Notre Dame researcher part of team showing that 'humanized' mice can be used to study malaria

Author: William G. Gilroy

Mike Ferdig in his lab

University of Notre Dame researcher Mike Ferdig is part of team of researchers who have demonstrated that so-called “humanized” mice can be an effective model to study parasites that cause malaria and resistance to malarial drugs. Their study appears in the June 1 edition of the journal Nature Methods.

Ferdig and fellow researchers from the University of Notre Dame joined with colleagues from the Center for Infectious Disease Research in Seattle and Texas Biomed in San Antonio to demonstrate that a mouse that has been genetically modified to express a human liver can serve as a surrogate “human host” to support the development of sibling malaria parasites (offspring) resulting from a genetic cross between two different parasite parent clones.

“Genetic crosses between parents that differ for a trait of interest are a powerful tool in biology, especially in organisms like fruit flies, yeast and Mendel’s famous pea plants for mapping the location of genes that make these traits,” Ferdig said. “But for the deadly pathogen that causes human malaria, a human host is required for the parasites derived from blood-fed mosquitoes to complete its essential ‘liver stage’ development to produce these genetic offspring.”

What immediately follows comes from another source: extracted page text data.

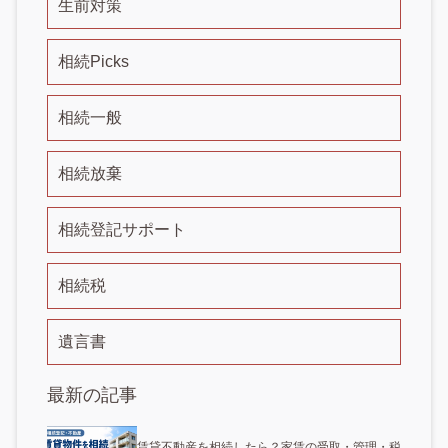
生前対策
相続Picks
相続一般
相続放棄
相続登記サポート
相続税
遺言書
最新の記事
賃貸不動産を相続したら？家賃の受取・管理・税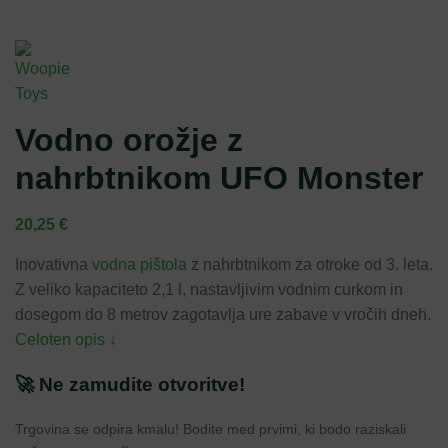
Vodno orožje z
nahrbtnikom UFO Monster
20,25
€
Inovativna
vodna pištola
z nahrbtnikom za otroke od 3. leta.
Z veliko kapaciteto 2,1 l, nastavljivim vodnim curkom in
dosegom do 8 metrov zagotavlja ure zabave v vročih dneh.
Celoten opis ↓
🚀 Ne zamudite otvoritve!
Trgovina se odpira kmalu! Bodite med prvimi, ki bodo raziskali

In the mid-1980s and over the ensuing 30 years, researchers at the National Institutes of Health (NIH) were able to generate three genetic crosses using chimpanzees with their spleens surgically removed in place of a human host. Sibling parasites derived in this way produced major breakthroughs in malaria research, including the identification of the gene that caused resistance to cholorquine, a powerful drug that was on track to eradicate malaria from the earth until drug resistance emerged. In spite of their value for research discovery, the challenges and expense of working with chimpanzees were daunting. Recently new NIH policies are phasing out the use chimps for medical research, closing the door entirely for making these genetic crosses.

Ferdig and his fellow collaborators have opened a new door by demonstrating that humanized mice can play this role. In a matter of months they put their put their distinct expertise together to generate three genetic crosses in these mice and characterize their chromosomal organization to show that large numbers of offspring with unique genetic profiles are being produced.

The Seattle researchers had previously mastered the technique of using these humanized mice to study liver-stage malaria. Their standard approach was to collect the infective stage of a single strain of parasite from mosquitoes that had fed on an infected blood meal in a controlled laboratory setting and inject these into the humanized mice.

“In the new Nature Methods paper, we mix different strains of parasites, one resistant to drug and the other susceptible, to get Mendelian recombination in the mosquito prior to injecting them into the mouse,” Ferdig said. “Consequently, we derive a set of siblings that include both sensitive and resistant types. My lab has always studied genetics, relying on the old chimp crosses, so it was a matter of putting our heads together, starting with a conversation at a conference in 2012, and combining our expertise. We then joined forces with the group in Texas to do genome sequencing to ‘map’ all of the recombination events, meaning how each genome of the progeny offspring differ from each other.”

By sequencing these parasite genomes across all the siblings the researchers will be able to find the mutations that cause important traits. These include new kinds of drug resistance mutations such as those contributing to resistance to the drug Artemisinin that is now sweeping through Southeast Asia and threatening the most important existing control strategies against dangerous multi-drug resistant forms of the parasite.

“We intend to optimize this method of making new crosses routinely in the lab, so that any new terrifying parasite, extra virulent or multi-drug resistant, can be brought from clinics to our labs and immediately put into a genetic cross to identify the cause of the trait and to indicate new ways to stop the parasite,” Ferdig said. “We hope to develop this system to be a powerful resource accessible to the worldwide malaria research community.”

Ferdig is associate chair of the Department of Biological Sciences at Notre Dame and a member of the University’s Eck Institute for Global Health. The Eck Institute for Global Health recognizes health as a fundamental human right and endeavors to promote research, training, and service to advance health standards for all people, especially people in low-and middle-income countries, who are disproportionately impacted by preventable diseases.